Extracted page text data
======
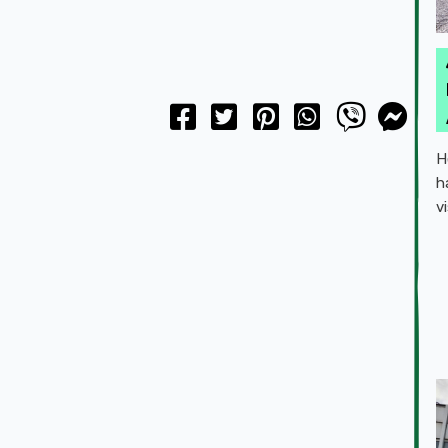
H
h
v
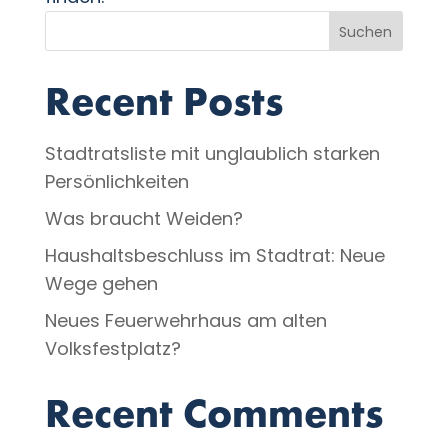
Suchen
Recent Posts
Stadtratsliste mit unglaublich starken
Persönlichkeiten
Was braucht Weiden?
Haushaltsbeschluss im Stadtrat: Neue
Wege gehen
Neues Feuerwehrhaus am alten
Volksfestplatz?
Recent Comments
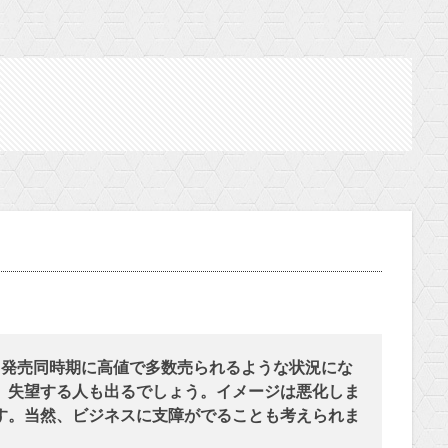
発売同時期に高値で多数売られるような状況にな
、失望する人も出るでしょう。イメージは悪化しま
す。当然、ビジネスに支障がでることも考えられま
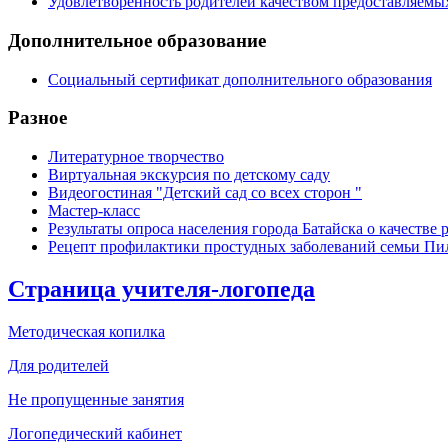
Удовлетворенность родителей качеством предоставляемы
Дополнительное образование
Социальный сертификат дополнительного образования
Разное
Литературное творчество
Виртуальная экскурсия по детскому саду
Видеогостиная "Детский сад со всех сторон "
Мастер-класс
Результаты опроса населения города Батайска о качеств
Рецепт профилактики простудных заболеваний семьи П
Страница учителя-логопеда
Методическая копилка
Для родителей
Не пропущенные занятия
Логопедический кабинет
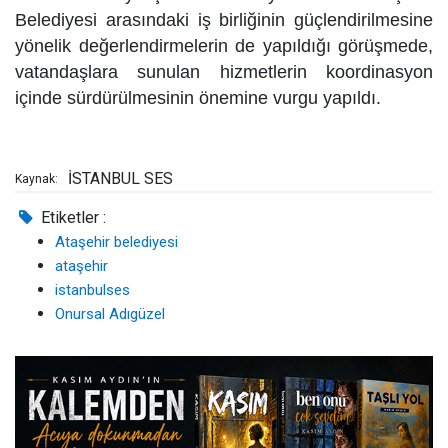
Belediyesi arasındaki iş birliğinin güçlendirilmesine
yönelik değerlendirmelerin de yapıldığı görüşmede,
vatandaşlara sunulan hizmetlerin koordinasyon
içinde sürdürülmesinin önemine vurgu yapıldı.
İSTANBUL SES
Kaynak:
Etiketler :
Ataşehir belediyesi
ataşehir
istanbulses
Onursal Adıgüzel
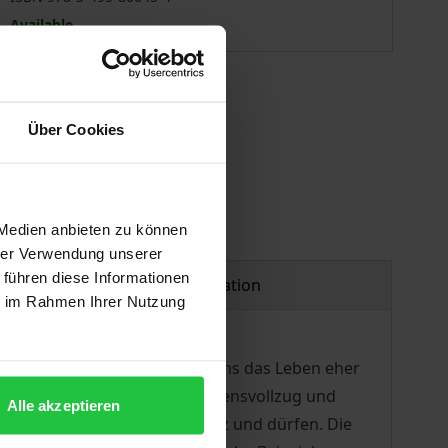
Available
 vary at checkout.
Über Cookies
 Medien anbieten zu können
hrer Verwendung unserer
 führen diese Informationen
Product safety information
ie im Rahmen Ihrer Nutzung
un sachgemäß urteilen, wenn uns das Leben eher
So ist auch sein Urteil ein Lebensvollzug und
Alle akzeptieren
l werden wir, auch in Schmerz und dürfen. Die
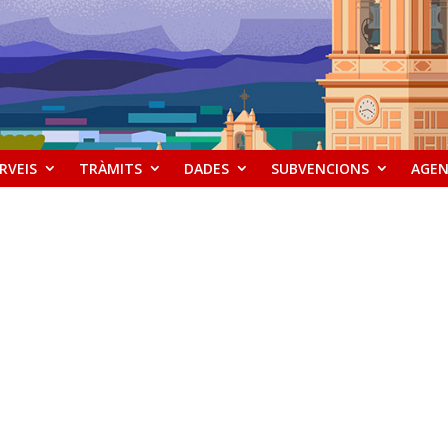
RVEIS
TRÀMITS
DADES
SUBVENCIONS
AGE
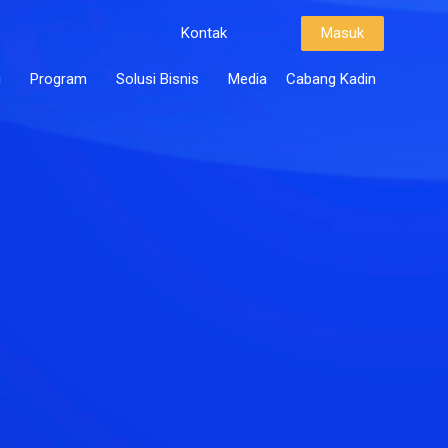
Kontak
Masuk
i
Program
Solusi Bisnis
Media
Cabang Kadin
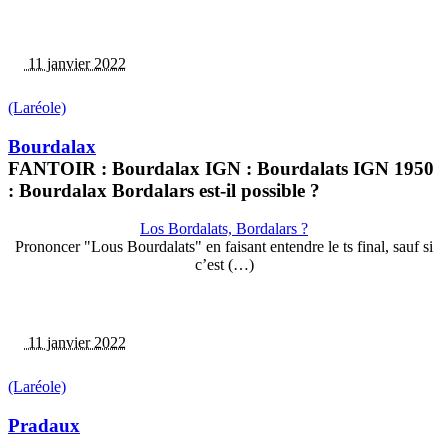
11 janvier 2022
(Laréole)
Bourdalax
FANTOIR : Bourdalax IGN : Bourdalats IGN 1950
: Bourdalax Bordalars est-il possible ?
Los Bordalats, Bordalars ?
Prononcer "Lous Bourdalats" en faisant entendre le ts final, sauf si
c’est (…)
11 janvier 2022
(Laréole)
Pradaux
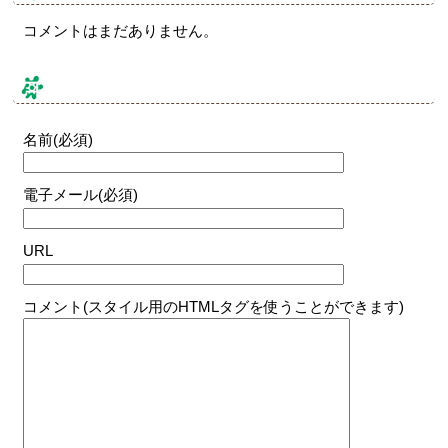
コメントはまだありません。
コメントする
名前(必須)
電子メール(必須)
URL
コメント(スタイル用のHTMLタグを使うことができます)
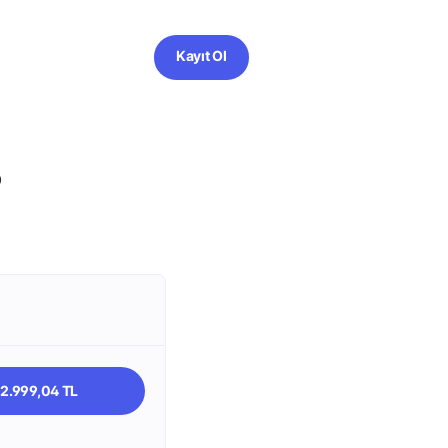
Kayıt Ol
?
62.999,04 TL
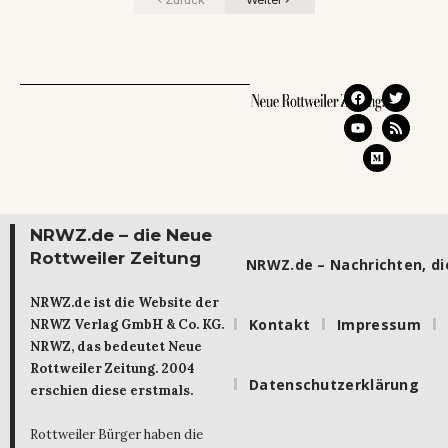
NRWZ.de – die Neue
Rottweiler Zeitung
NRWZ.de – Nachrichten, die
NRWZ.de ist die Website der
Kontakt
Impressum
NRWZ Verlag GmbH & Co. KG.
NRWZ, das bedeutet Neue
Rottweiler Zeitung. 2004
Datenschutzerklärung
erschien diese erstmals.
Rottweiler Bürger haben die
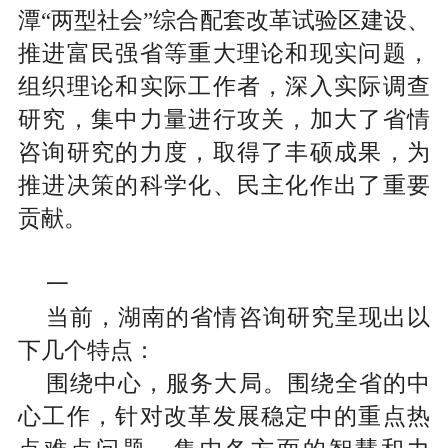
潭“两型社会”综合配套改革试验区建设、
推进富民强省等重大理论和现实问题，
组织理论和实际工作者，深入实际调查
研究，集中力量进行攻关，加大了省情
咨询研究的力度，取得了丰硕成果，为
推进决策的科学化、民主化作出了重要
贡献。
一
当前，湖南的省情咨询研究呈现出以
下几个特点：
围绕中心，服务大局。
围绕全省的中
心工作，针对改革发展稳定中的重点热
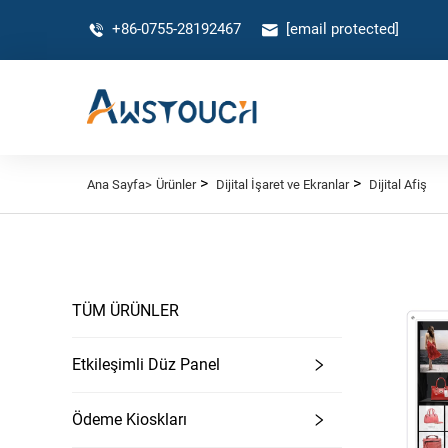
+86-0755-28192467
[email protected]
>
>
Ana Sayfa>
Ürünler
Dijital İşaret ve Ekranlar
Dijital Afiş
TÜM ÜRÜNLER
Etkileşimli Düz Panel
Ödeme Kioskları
======
Please count the lines above that hold the string "Dijital" and reply with the number alone.

#### SOLUTION BELOW
2